==== GIVEN RECORDS

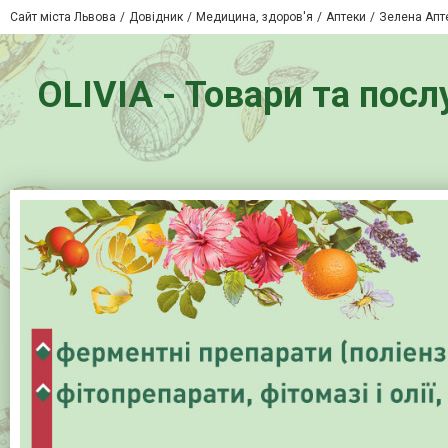
Сайт міста Львова
Довідник
Медицина, здоров'я
Аптеки
Зелена Апте
OLIVIA - Товари та посл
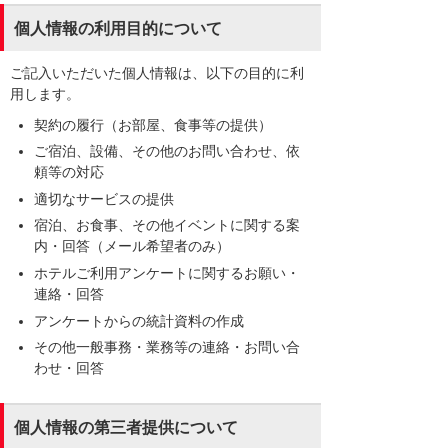
個人情報の利用目的について
ご記入いただいた個人情報は、以下の目的に利
用します。
契約の履行（お部屋、食事等の提供）
ご宿泊、設備、その他のお問い合わせ、依
頼等の対応
適切なサービスの提供
宿泊、お食事、その他イベントに関する案
内・回答（メール希望者のみ）
ホテルご利用アンケートに関するお願い・
連絡・回答
アンケートからの統計資料の作成
その他一般事務・業務等の連絡・お問い合
わせ・回答
個人情報の第三者提供について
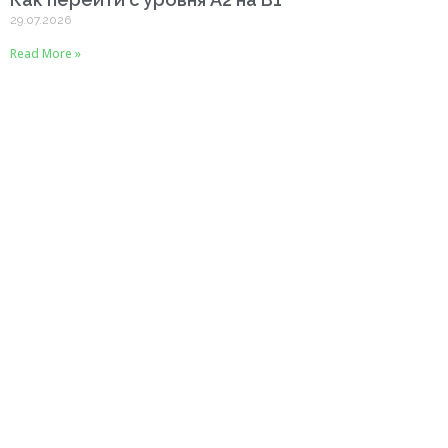
29.07.2026
Read More »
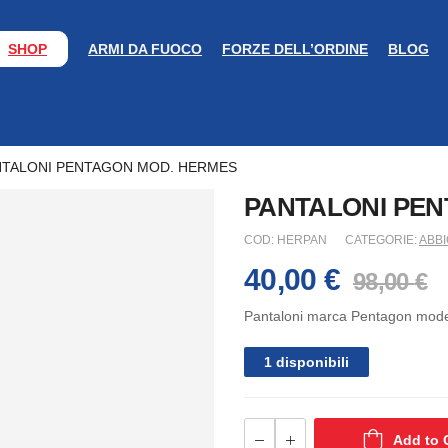
SHOP
ARMI DA FUOCO
FORZE DELL’ORDINE
BLOG
NTALONI PENTAGON MOD. HERMES
PANTALONI PE
COD:
HERPAN
CATEGORIE:
ABB
40,00
€
98,00
€
Pantaloni marca Pentagon mod
1 disponibili
Add to 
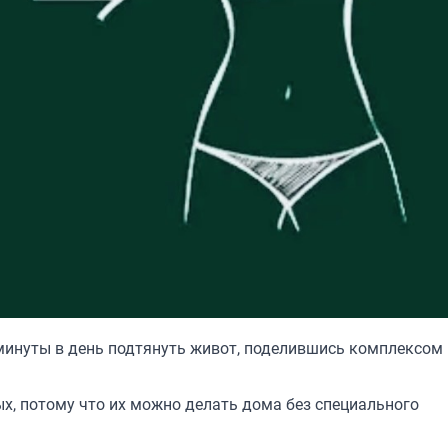
и минуты в день подтянуть живот, поделившись комплексом 
ых, потому что их можно делать дома без специального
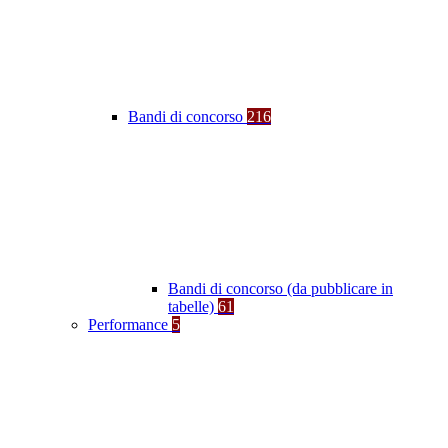
Bandi di concorso
216
Bandi di concorso (da pubblicare in
tabelle)
61
Performance
5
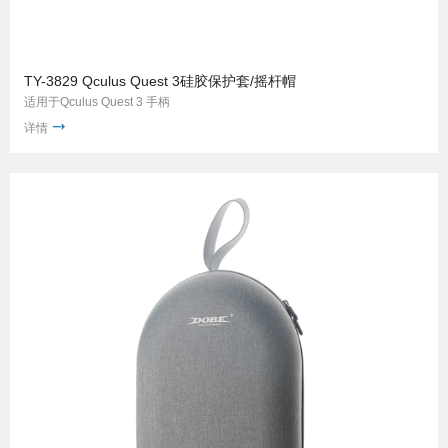
TY-3829 Qculus Quest 3硅胶保护套/摇杆帽
适用于Qculus Quest 3 手柄
详情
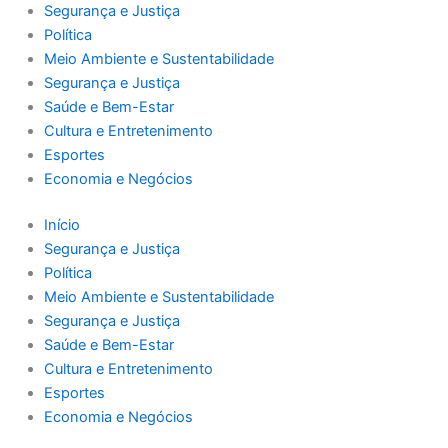
Segurança e Justiça
Política
Meio Ambiente e Sustentabilidade
Segurança e Justiça
Saúde e Bem-Estar
Cultura e Entretenimento
Esportes
Economia e Negócios
Início
Segurança e Justiça
Política
Meio Ambiente e Sustentabilidade
Segurança e Justiça
Saúde e Bem-Estar
Cultura e Entretenimento
Esportes
Economia e Negócios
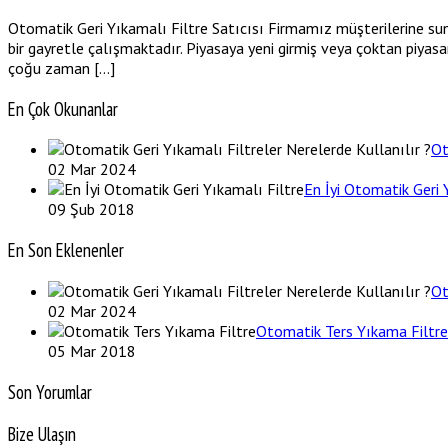
Otomatik Geri Yıkamalı Filtre Satıcısı Firmamız müşterilerine sunmu
bir gayretle çalışmaktadır. Piyasaya yeni girmiş veya çoktan piyasa
çoğu zaman […]
En Çok Okunanlar
Ot
02 Mar 2024
En İyi Otomatik Geri 
09 Şub 2018
En Son Eklenenler
Ot
02 Mar 2024
Otomatik Ters Yıkama Filtre
05 Mar 2018
Son Yorumlar
Bize Ulaşın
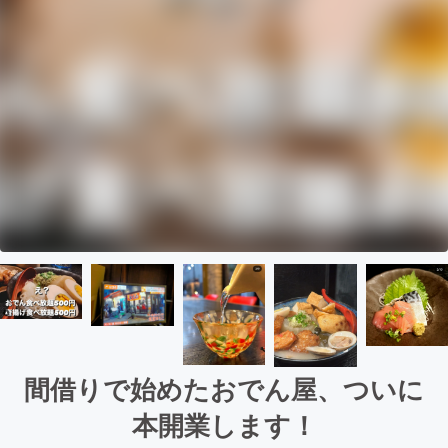
間借りで始めたおでん屋、ついに
本開業します！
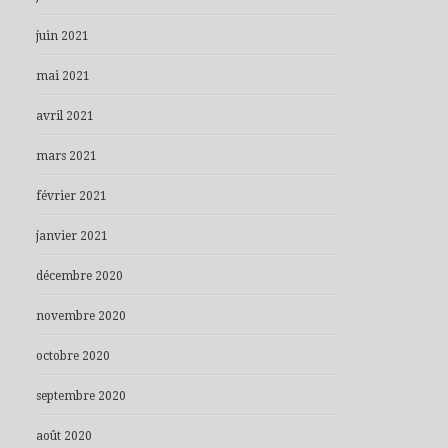
juin 2021
mai 2021
avril 2021
mars 2021
février 2021
janvier 2021
décembre 2020
novembre 2020
octobre 2020
septembre 2020
août 2020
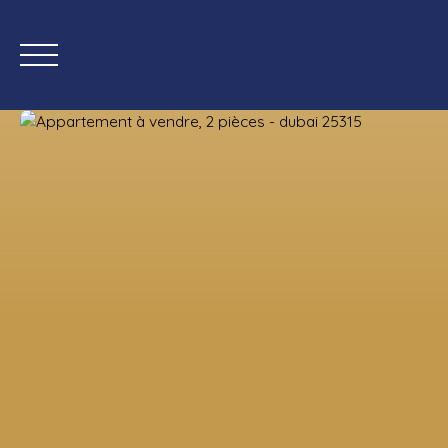
Accueil
Acheter
Bi
Estimation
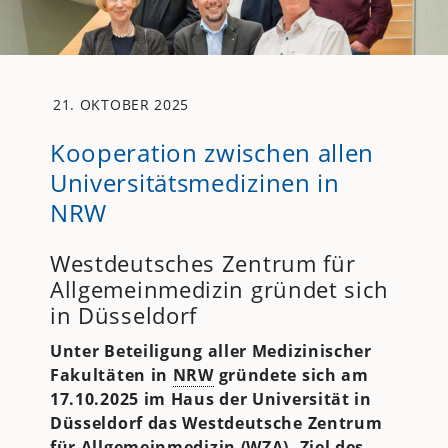
21. OKTOBER 2025
Kooperation zwischen allen
Universitätsmedizinen in
NRW
Westdeutsches Zentrum für
Allgemeinmedizin gründet sich
in Düsseldorf
Unter Beteiligung aller Medizinischer
Fakultäten in
NRW
gründete sich am
17.10.2025 im Haus der Universität in
Düsseldorf das Westdeutsche Zentrum
für Allgemeinmedizin (WZA). Ziel des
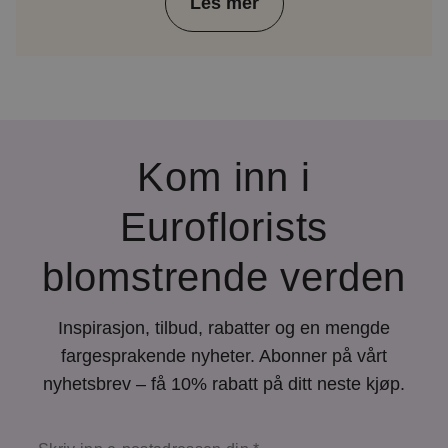
Les mer
Kom inn i
Euroflorists
blomstrende verden
Inspirasjon, tilbud, rabatter og en mengde
fargesprakende nyheter. Abonner på vårt
nyhetsbrev – få 10% rabatt på ditt neste kjøp.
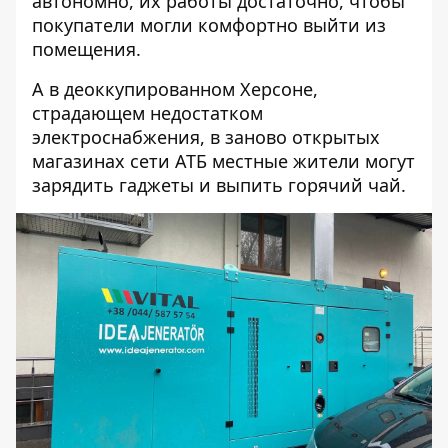
автономно, их работы достаточно, чтобы
покупатели могли комфортно выйти из
помещения.
А в деоккупированном Херсоне,
страдающем недостатком
электроснабжения, в заново открытых
магазинах сети АТБ местные жители могут
зарядить гаджеты и выпить горячий чай.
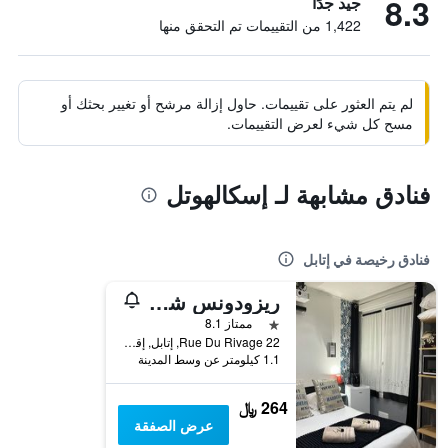
8.3
جيد جدًا
1,422 من التقييمات تم التحقق منها
لم يتم العثور على تقييمات. حاول إزالة مرشح أو تغيير بحثك أو
مسح كل شيء لعرض التقييمات.
فنادق مشابهة لـ إسكالهوتل
فنادق رخيصة في إتابل
ريزودونس شي جينو
نجمة واحدة
ممتاز 8.1
22 Rue Du Rivage, إتابل, إقليم- با-دو-كاليه, فرنسا
1.1 كيلومتر عن وسط المدينة
264 ﷼
عرض الصفقة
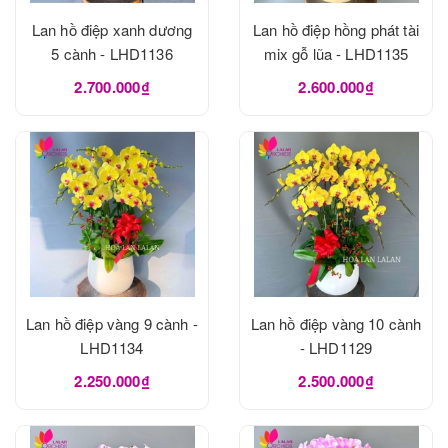
Lan hồ điệp xanh dương
Lan hồ điệp hồng phát tài
5 cành - LHD1136
mix gỗ lũa - LHD1135
2.700.000₫
2.600.000₫
Lan hồ điệp vàng 9 cành -
Lan hồ điệp vàng 10 cành
LHD1134
- LHD1129
2.250.000₫
2.500.000₫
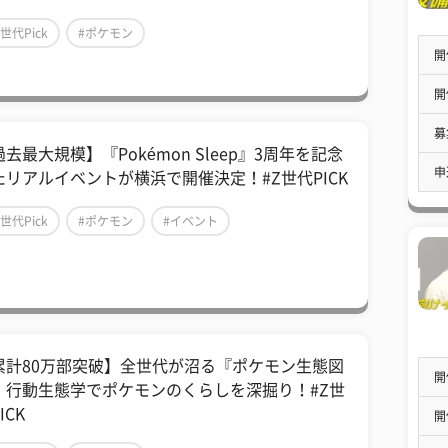
Z世代Pick
#ポケモン
開
開
募
去最大規模】『Pokémon Sleep』3周年を記念
申
たリアルイベントが横浜で開催決定！#Z世代PICK
Z世代Pick
#ポケモン
#イベント
累計80万部突破】全世代が沼る『ポケモン生態図
開
』行動生態学でポケモンのくらしを深掘り！#Z世
ICK
開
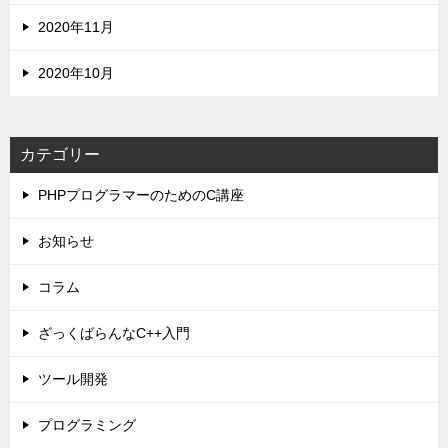
2020年11月
2020年10月
カテゴリー
PHPプログラマーのためのC講座
お知らせ
コラム
ざっくばらんなC++入門
ツール開発
プログラミング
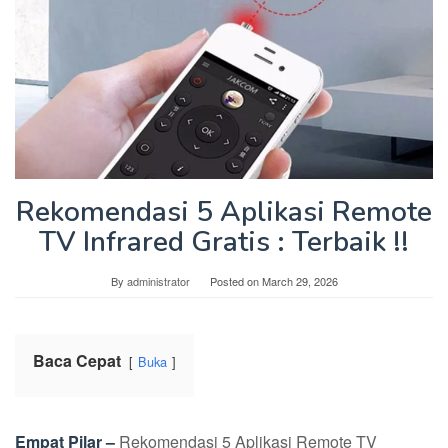
Rekomendasi 5 Aplikasi Remote
TV Infrared Gratis : Terbaik !!
By
administrator
Posted on
March 29, 2026
Baca Cepat
Buka
Empat Pilar –
Rekomendasi 5 Aplikasi Remote TV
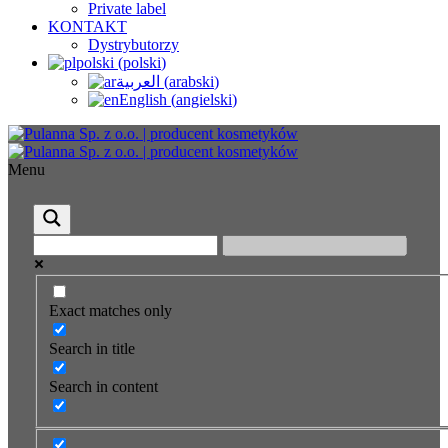
Private label
KONTAKT
Dystrybutorzy
polski
(
polski
)
العربية
(
arabski
)
English
(
angielski
)
Menu
Exact matches only
Search in title
Search in content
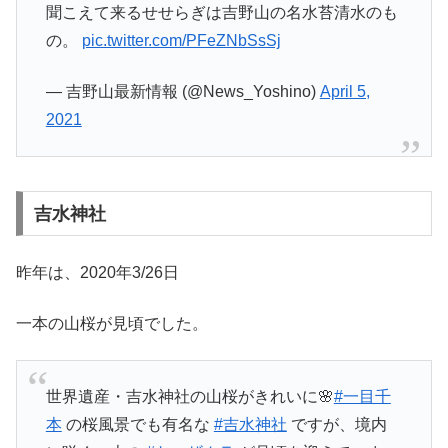
聞こえて来るせせらぎは吉野山の名水苔清水のも
の。
pic.twitter.com/PFeZNbSsSj
— 吉野山最新情報 (@News_Yoshino)
April 5,
2021
吉水神社
昨年は、2020年3/26日
一本の山桜が見頃でした。
世界遺産・吉水神社の山桜がきれいに🌸
#一目千
本
の桜風景でも有名な
#吉水神社
ですが、境内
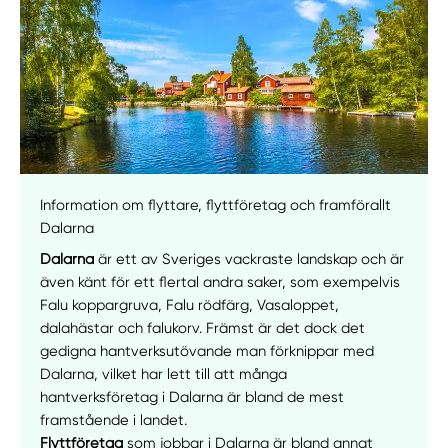
Information om flyttare, flyttföretag och framförallt
Dalarna
Dalarna
är ett av Sveriges vackraste landskap och är
även känt för ett flertal andra saker, som exempelvis
Falu koppargruva, Falu rödfärg, Vasaloppet,
dalahästar och falukorv. Främst är det dock det
gedigna hantverksutövande man förknippar med
Dalarna, vilket har lett till att många
hantverksföretag i Dalarna är bland de mest
framstående i landet.
Flyttföretag
som jobbar i Dalarna är bland annat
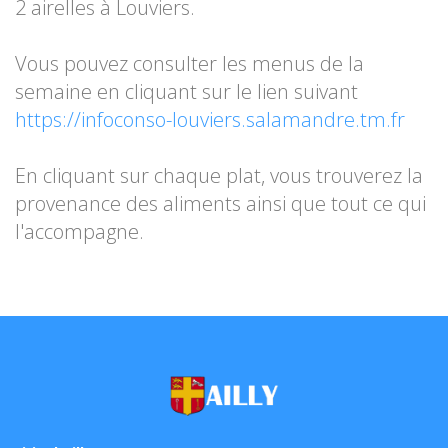
2 airelles à Louviers.
Vous pouvez consulter les menus de la
semaine en cliquant sur le lien suivant
https://infoconso-louviers.salamandre.tm.fr
En cliquant sur chaque plat, vous trouverez la
provenance des aliments ainsi que tout ce qui
l'accompagne.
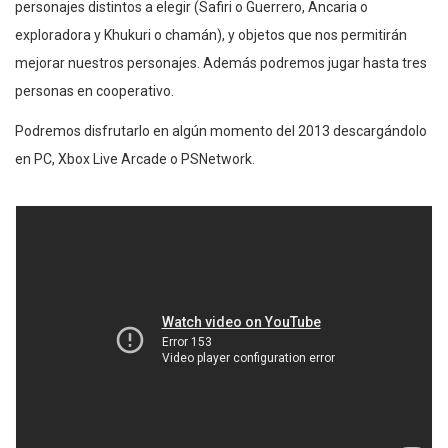
personajes distintos a elegir (Safiri o Guerrero, Ancaria o
exploradora y Khukuri o chamán), y objetos que nos permitirán
mejorar nuestros personajes. Además podremos jugar hasta tres
personas en cooperativo.
Podremos disfrutarlo en algún momento del 2013 descargándolo
en PC, Xbox Live Arcade o PSNetwork.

========

**EXERCISE GOAL:**
Retype the whole listing. Keep every word exact but include no pictures.

**SOLUTION:**
Сайт міста Львова
Довідник
Медицина, здоров'я
Аптеки
Зелена Апте
OLIVIA - Товари та посл
個人情報の利用目的について
ご記入いただいた個人情報は、以下の目的に利
用します。
契約の履行（お部屋、食事等の提供）
ご宿泊、設備、その他のお問い合わせ、依
頼等の対応
適切なサービスの提供
宿泊、お食事、その他イベントに関する案
内・回答（メール希望者のみ）
ホテルご利用アンケートに関するお願い・
連絡・回答
アンケートからの統計資料の作成
その他一般事務・業務等の連絡・お問い合
わせ・回答
個人情報の第三者提供について
29.07.2026
Read More »
SHOP
ARMI DA FUOCO
FORZE DELL’ORDINE
BLOG
NTALONI PENTAGON MOD. HERMES
PANTALONI PE
COD:
HERPAN
CATEGORIE:
ABB
40,00
€
98,00
€
Pantaloni marca Pentagon mod
1 disponibili
Add to 
и минуты в день подтянуть живот, поделившись комплексом 
ых, потому что их можно делать дома без специального
Bandi di concorso
216
Bandi di concorso (da pubblicare in
tabelle)
61
Performance
5
TY-3829 Qculus Quest 3硅胶保护套/摇杆帽
适用于Qculus Quest 3 手柄
详情
Segurança e Justiça
Política
Meio Ambiente e Sustentabilidade
Segurança e Justiça
Saúde e Bem-Estar
Cultura e Entretenimento
Esportes
Economia e Negócios
Início
Segurança e Justiça
Política
Meio Ambiente e Sustentabilidade
Segurança e Justiça
Saúde e Bem-Estar
Cultura e Entretenimento
Esportes
Economia e Negócios
Otomatik Geri Yıkamalı Filtre Satıcısı Firmamız müşterilerine sunmu
bir gayretle çalışmaktadır. Piyasaya yeni girmiş veya çoktan piyasa
çoğu zaman […]
En Çok Okunanlar
Ot
02 Mar 2024
En İyi Otomatik Geri 
09 Şub 2018
En Son Eklenenler
Ot
02 Mar 2024
Otomatik Ters Yıkama Filtre
05 Mar 2018
Son Yorumlar
Bize Ulaşın
間借りで始めたおでん屋、ついに
本開業します！
juin 2021
mai 2021
avril 2021
mars 2021
février 2021
janvier 2021
décembre 2020
novembre 2020
octobre 2020
septembre 2020
août 2020
Accueil
Acheter
Bi
Estimation
21. OKTOBER 2025
Kooperation zwischen allen
Universitätsmedizinen in
NRW
Westdeutsches Zentrum für
Allgemeinmedizin gründet sich
in Düsseldorf
Unter Beteiligung aller Medizinischer
Fakultäten in
NRW
gründete sich am
17.10.2025 im Haus der Universität in
Düsseldorf das Westdeutsche Zentrum
für Allgemeinmedizin (WZA). Ziel des
Les mer
Kom inn i
Euroflorists
blomstrende verden
Inspirasjon, tilbud, rabatter og en mengde
fargesprakende nyheter. Abonner på vårt
nyhetsbrev – få 10% rabatt på ditt neste kjøp.
автономно, их работы достаточно, чтобы
покупатели могли комфортно выйти из
помещения.
А в деоккупированном Херсоне,
страдающем недостатком
электроснабжения, в заново открытых
магазинах сети АТБ местные жители могут
зарядить гаджеты и выпить горячий чай.
8.3
جيد جدًا
1,422 من التقييمات تم التحقق منها
لم يتم العثور على تقييمات. حاول إزالة مرشح أو تغيير بحثك أو
مسح كل شيء لعرض التقييمات.
فنادق مشابهة لـ إسكالهوتل
فنادق رخيصة في إتابل
ريزودونس شي جينو
نجمة واحدة
ممتاز 8.1
22 Rue Du Rivage, إتابل, إقليم- با-دو-كاليه, فرنسا
1.1 كيلومتر عن وسط المدينة
264 ﷼
عرض الصفقة
Lan hồ điệp xanh dương
Lan hồ điệp hồng phát tài
5 cành - LHD1136
mix gỗ lũa - LHD1135
2.700.000₫
2.600.000₫
Lan hồ điệp vàng 9 cành -
Lan hồ điệp vàng 10 cành
LHD1134
- LHD1129
2.250.000₫
2.500.000₫
Z世代Pick
#ポケモン
開
開
募
去最大規模】『Pokémon Sleep』3周年を記念
申
たリアルイベントが横浜で開催決定！#Z世代PICK
Z世代Pick
#ポケモン
#イベント
累計80万部突破】全世代が沼る『ポケモン生態図
開
』行動生態学でポケモンのくらしを深掘り！#Z世
ICK
開
2020年11月
2020年10月
カテゴリー
PHPプログラマーのためのC講座
お知らせ
コラム
ざっくばらんなC++入門
ツール開発
プログラミング
Rekomendasi 5 Aplikasi Remote
TV Infrared Gratis : Terbaik !!
By
administrator
Posted on
March 29, 2026
Baca Cepat
Buka
Empat Pilar –
Rekomendasi 5 Aplikasi Remote TV
Private label
KONTAKT
Dystrybutorzy
polski
(
polski
)
العربية
(
arabski
)
English
(
angielski
)
Menu
Exact matches only
Search in title
Search in content
聞こえて来るせせらぎは吉野山の名水苔清水のも
の。
pic.twitter.com/PFeZNbSsSj
— 吉野山最新情報 (@News_Yoshino)
April 5,
2021
吉水神社
昨年は、2020年3/26日
一本の山桜が見頃でした。
世界遺産・吉水神社の山桜がきれいに🌸
#一目千
本
の桜風景でも有名な
#吉水神社
ですが、境内
Information om flyttare, flyttföretag och framförallt
Dalarna
Dalarna
är ett av Sveriges vackraste landskap och är
även känt för ett flertal andra saker, som exempelvis
Falu koppargruva, Falu rödfärg, Vasaloppet,
dalahästar och falukorv. Främst är det dock det
gedigna hantverksutövande man förknippar med
Dalarna, vilket har lett till att många
hantverksföretag i Dalarna är bland de mest
framstående i landet.
Flyttföretag
som jobbar i Dalarna är bland annat
2 airelles à Louviers.
Vous pouvez consulter les menus de la
semaine en cliquant sur le lien suivant
https://infoconso-louviers.salamandre.tm.fr
En cliquant sur chaque plat, vous trouverez la
provenance des aliments ainsi que tout ce qui
l'accompagne.
personajes distintos a elegir (Safiri o Guerrero, Ancaria o
exploradora y Khukuri o chamán), y objetos que nos permitirán
mejorar nuestros personajes. Además podremos jugar hasta tres
personas en cooperativo.
Podremos disfrutarlo en algún momento del 2013 descargándolo
en PC, Xbox Live Arcade o PSNetwork.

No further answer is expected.